---- EXTRACTED MATERIAL
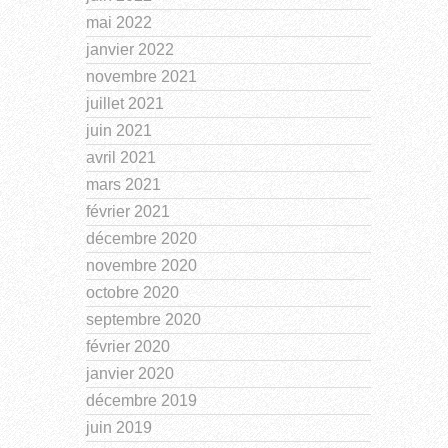
mai 2022
janvier 2022
novembre 2021
juillet 2021
juin 2021
avril 2021
mars 2021
février 2021
décembre 2020
novembre 2020
octobre 2020
septembre 2020
février 2020
janvier 2020
décembre 2019
juin 2019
--------
## YOUR ASSIGNMENT
Give every record back exactly as it reads, with no images.

## EXPECTED ANSWER
mai 2022
janvier 2022
novembre 2021
juillet 2021
juin 2021
avril 2021
mars 2021
février 2021
décembre 2020
novembre 2020
octobre 2020
septembre 2020
février 2020
janvier 2020
décembre 2019
juin 2019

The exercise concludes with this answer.